● Source material:
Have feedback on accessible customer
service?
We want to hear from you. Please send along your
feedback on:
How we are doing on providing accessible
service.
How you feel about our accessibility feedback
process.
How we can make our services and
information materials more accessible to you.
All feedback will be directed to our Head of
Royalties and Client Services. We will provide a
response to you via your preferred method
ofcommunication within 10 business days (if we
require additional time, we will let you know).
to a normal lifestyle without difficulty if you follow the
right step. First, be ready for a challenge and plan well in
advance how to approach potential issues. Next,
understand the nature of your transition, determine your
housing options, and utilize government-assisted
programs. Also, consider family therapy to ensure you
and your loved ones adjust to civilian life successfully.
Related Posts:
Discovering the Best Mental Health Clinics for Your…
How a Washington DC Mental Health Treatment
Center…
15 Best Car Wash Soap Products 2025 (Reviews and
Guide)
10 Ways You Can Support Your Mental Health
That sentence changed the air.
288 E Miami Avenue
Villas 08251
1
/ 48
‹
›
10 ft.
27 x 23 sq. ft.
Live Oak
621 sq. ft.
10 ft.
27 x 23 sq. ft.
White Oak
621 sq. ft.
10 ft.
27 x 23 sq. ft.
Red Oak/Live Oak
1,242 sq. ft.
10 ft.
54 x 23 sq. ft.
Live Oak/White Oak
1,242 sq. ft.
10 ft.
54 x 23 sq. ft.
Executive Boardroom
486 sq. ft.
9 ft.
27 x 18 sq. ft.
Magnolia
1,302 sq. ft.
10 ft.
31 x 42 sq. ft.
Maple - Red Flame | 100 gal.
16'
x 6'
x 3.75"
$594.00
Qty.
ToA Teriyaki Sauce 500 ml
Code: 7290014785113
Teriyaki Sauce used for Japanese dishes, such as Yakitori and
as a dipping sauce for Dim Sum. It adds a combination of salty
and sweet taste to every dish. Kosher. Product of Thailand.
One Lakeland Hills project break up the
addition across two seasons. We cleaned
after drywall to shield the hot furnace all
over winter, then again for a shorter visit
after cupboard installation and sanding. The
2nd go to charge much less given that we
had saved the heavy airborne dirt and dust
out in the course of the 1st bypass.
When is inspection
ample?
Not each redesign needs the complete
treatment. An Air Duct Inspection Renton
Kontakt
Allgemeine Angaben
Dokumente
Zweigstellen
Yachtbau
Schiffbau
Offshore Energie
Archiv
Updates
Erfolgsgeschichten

● Task to complete: The output is every entry, printed exactly as it reads.

● Answer to this task:
Have feedback on accessible customer
service?
We want to hear from you. Please send along your
feedback on:
How we are doing on providing accessible
service.
How you feel about our accessibility feedback
process.
How we can make our services and
information materials more accessible to you.
All feedback will be directed to our Head of
Royalties and Client Services. We will provide a
response to you via your preferred method
ofcommunication within 10 business days (if we
require additional time, we will let you know).
to a normal lifestyle without difficulty if you follow the
right step. First, be ready for a challenge and plan well in
advance how to approach potential issues. Next,
understand the nature of your transition, determine your
housing options, and utilize government-assisted
programs. Also, consider family therapy to ensure you
and your loved ones adjust to civilian life successfully.
Related Posts:
Discovering the Best Mental Health Clinics for Your…
How a Washington DC Mental Health Treatment
Center…
15 Best Car Wash Soap Products 2025 (Reviews and
Guide)
10 Ways You Can Support Your Mental Health
That sentence changed the air.
288 E Miami Avenue
Villas 08251
1
/ 48
‹
›
10 ft.
27 x 23 sq. ft.
Live Oak
621 sq. ft.
10 ft.
27 x 23 sq. ft.
White Oak
621 sq. ft.
10 ft.
27 x 23 sq. ft.
Red Oak/Live Oak
1,242 sq. ft.
10 ft.
54 x 23 sq. ft.
Live Oak/White Oak
1,242 sq. ft.
10 ft.
54 x 23 sq. ft.
Executive Boardroom
486 sq. ft.
9 ft.
27 x 18 sq. ft.
Magnolia
1,302 sq. ft.
10 ft.
31 x 42 sq. ft.
Maple - Red Flame | 100 gal.
16'
x 6'
x 3.75"
$594.00
Qty.
ToA Teriyaki Sauce 500 ml
Code: 7290014785113
Teriyaki Sauce used for Japanese dishes, such as Yakitori and
as a dipping sauce for Dim Sum. It adds a combination of salty
and sweet taste to every dish. Kosher. Product of Thailand.
One Lakeland Hills project break up the
addition across two seasons. We cleaned
after drywall to shield the hot furnace all
over winter, then again for a shorter visit
after cupboard installation and sanding. The
2nd go to charge much less given that we
had saved the heavy airborne dirt and dust
out in the course of the 1st bypass.
When is inspection
ample?
Not each redesign needs the complete
treatment. An Air Duct Inspection Renton
Kontakt
Allgemeine Angaben
Dokumente
Zweigstellen
Yachtbau
Schiffbau
Offshore Energie
Archiv
Updates
Erfolgsgeschichten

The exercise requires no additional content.